# Input material
<<<<
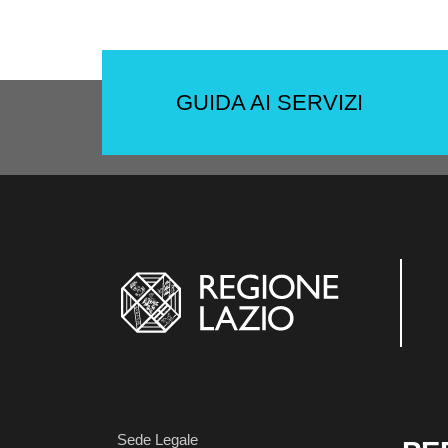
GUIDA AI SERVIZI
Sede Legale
>>>>
<<<<
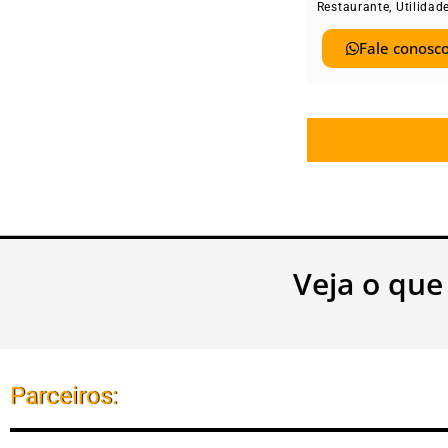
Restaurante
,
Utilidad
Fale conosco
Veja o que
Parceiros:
>>>>
<<<<
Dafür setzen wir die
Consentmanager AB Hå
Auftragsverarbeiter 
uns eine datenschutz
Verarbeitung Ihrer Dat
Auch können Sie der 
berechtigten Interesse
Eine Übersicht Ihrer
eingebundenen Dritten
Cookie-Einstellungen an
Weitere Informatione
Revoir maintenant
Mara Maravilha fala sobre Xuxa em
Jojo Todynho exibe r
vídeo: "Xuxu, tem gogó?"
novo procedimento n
>>>>
Search the data above for the word "Ihrer". Copy each line it is in.

Verarbeitung Ihrer Dat
Eine Übersicht Ihrer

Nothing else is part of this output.